**PROBLEM DETAILS:** How many lines of these entries hold the string "avision"? Reply with the number alone.
--- EXTRACTED ENTRIES Enclosed Below ---
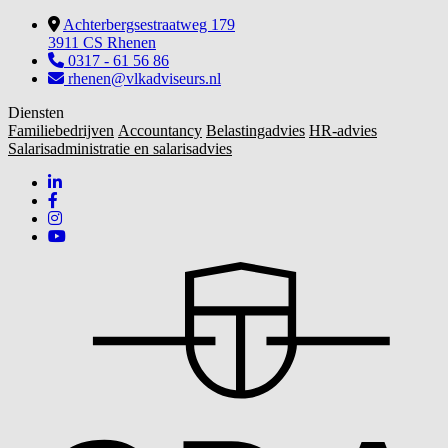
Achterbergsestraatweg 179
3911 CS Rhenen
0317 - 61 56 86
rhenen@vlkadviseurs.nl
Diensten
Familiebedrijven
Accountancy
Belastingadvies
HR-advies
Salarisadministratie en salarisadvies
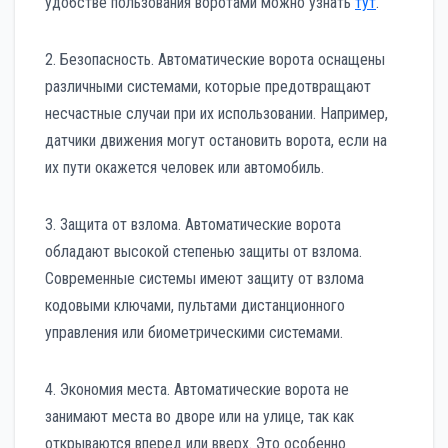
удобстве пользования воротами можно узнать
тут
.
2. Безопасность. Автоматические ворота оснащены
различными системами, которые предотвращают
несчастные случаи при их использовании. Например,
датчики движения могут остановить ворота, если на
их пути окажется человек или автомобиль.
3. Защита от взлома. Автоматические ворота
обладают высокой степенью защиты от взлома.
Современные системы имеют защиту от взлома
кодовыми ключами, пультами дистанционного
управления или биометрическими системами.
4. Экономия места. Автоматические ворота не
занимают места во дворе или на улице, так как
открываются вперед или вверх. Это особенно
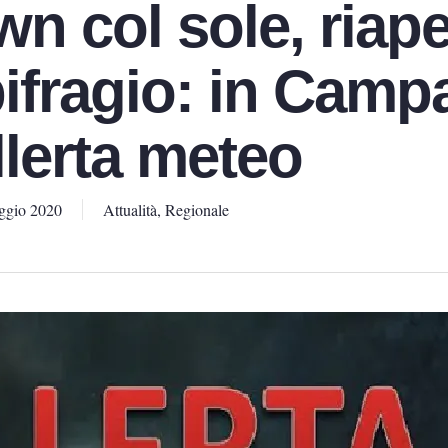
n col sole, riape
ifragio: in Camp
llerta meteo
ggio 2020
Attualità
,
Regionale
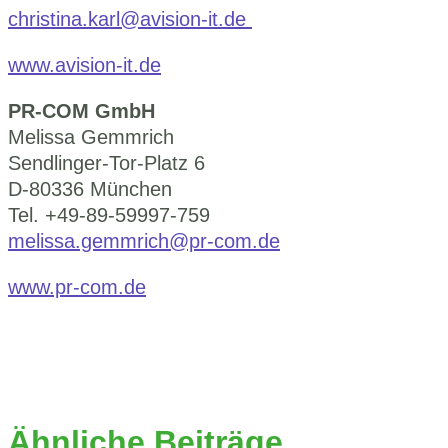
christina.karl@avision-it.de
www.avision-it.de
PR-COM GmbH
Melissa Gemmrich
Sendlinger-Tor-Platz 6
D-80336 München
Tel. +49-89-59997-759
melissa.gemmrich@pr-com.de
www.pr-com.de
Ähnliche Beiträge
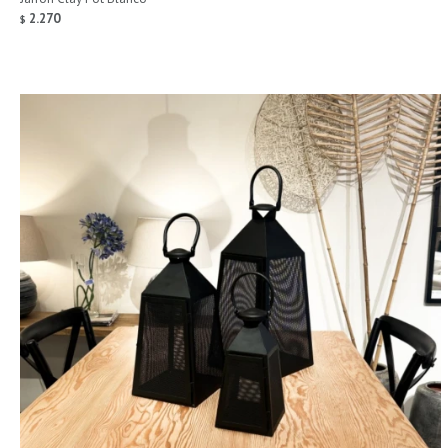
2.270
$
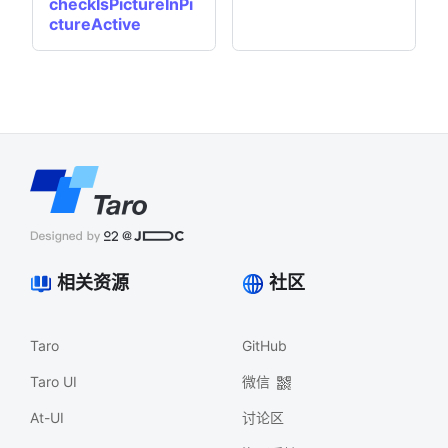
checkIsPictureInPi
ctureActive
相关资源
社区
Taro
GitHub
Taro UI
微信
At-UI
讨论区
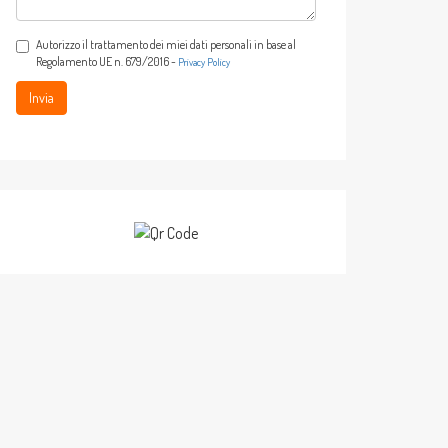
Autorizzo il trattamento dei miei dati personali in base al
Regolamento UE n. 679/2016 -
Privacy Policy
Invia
--- End of Enclosed EXTRACTED ENTRIES ---
**RESULT BELOW:** 2